Opinion
July 3, 1989
Appeal from the Supreme Court, Dutchess County (Jiudice, J.).
Ordered that the appeal is dismissed, without costs or disbursements, and the judgment entered April 29, 1988, is vacated, the petition is granted, the determination is annulled on the law, without costs or disbursements, the charge is dismissed, the penalty is vacated, and the respondents are directed to expunge all references to the charge and the proceedings from the petitioner's institutional record.
Since the petitioner raised the issue of whether there was substantial evidence to support the August 29, 1987, determination in his pro se CPLR article 78 papers, the matter should have been transferred to this court (CPLR 7804 [g]). Nevertheless, we treat the matter as though it had been properly transferred and dispose of all of the issues de novo (People ex rel. McClatchie v Reid, 105 A.D.2d 721, 722).
The August 29, 1987, determination finding the petitioner guilty of using alcohol was based solely upon a purported positive breathalyzer test result.
However, we agree with the petitioner's contention that a proper foundation was not laid for the admission of the breathalyzer test result (see, Matter of Sanchez v Hoke, 116 A.D.2d 965; Matter of Kincaide v Coughlin, 86 A.D.2d 893; cf., People v Freeland, 68 N.Y.2d 699, 700; People v Mertz, 68 N.Y.2d 136, 148). Specifically, there was no evidence presented from which it could be concluded (1) that the breathalyzer and the ampoules used with it had been tested within a reasonable time in relation to the petitioner's test, and found to be properly calibrated and in working order at the time the test was administered to the petitioner (see, People v Mertz, supra, at 148); (2) "that the chemicals used in conducting the test were of the proper kind and mixed in the proper portions" (People v Freeland, supra, at 700); and (3) that the breathalyzer was operated properly during the test (see, People v Freeland, supra, at 699). We find no merit to the respondents' contention that the petitioner waived the foundation requirement (see, Matter of Sanchez v Hoke, supra, at 966). Consequently, there was insufficient evidence to support the charge.

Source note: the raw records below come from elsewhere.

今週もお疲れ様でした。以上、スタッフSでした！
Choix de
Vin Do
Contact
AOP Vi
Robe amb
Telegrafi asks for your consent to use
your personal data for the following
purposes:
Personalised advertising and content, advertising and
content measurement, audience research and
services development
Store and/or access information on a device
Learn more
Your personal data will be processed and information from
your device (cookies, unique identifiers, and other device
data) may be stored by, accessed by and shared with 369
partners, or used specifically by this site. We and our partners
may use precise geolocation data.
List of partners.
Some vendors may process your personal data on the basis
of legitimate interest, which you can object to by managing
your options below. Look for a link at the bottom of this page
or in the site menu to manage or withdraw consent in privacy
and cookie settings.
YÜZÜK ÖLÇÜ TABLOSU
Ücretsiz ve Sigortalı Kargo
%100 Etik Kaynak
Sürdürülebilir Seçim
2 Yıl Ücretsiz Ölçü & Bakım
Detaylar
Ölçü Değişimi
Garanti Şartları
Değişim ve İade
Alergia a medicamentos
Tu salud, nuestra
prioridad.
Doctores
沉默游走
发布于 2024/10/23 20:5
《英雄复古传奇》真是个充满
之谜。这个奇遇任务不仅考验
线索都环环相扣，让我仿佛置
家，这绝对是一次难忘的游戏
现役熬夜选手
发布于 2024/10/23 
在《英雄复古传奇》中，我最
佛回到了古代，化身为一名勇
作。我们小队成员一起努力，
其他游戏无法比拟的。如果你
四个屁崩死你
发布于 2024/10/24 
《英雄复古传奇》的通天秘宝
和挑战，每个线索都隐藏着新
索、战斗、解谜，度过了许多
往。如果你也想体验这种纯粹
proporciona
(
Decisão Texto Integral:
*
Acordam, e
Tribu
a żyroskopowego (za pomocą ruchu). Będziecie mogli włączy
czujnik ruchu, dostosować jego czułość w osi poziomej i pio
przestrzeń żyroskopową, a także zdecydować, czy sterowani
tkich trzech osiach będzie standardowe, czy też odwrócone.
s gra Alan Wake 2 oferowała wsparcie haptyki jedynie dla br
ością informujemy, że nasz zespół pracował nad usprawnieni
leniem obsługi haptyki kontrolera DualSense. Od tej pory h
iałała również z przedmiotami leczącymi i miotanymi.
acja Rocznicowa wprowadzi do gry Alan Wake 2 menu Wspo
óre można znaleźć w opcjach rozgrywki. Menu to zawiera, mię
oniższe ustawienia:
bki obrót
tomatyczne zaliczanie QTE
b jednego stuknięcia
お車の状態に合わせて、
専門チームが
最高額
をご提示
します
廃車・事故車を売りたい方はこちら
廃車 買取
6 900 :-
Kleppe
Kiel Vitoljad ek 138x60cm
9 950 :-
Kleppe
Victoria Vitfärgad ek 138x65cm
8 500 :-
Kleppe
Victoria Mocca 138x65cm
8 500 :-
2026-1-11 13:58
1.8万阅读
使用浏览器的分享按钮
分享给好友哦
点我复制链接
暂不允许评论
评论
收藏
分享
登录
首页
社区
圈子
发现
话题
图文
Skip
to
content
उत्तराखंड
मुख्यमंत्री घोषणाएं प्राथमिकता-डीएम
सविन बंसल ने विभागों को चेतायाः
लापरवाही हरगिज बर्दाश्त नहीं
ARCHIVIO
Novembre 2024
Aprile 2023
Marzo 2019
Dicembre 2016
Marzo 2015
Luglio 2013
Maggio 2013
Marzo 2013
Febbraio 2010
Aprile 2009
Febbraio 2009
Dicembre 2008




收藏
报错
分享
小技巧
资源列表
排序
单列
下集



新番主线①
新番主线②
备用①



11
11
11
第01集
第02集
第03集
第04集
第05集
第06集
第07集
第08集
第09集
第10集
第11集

The August 29, 1987, determination is therefore annulled, the charge dismissed, and all reference to the charge and the proceedings are to be expunged from the petitioner's institutional record (see, Matter of Hartje v Coughlin, 70 N.Y.2d 866; Matter of Vogelsang v Coombe, 105 A.D.2d 913, 914, affd 66 N.Y.2d 835; Matter of Hilton v Dalsheim, 81 A.D.2d 887, 888). Thompson, J.P., Lawrence, Balletta and Rosenblatt, JJ., concur.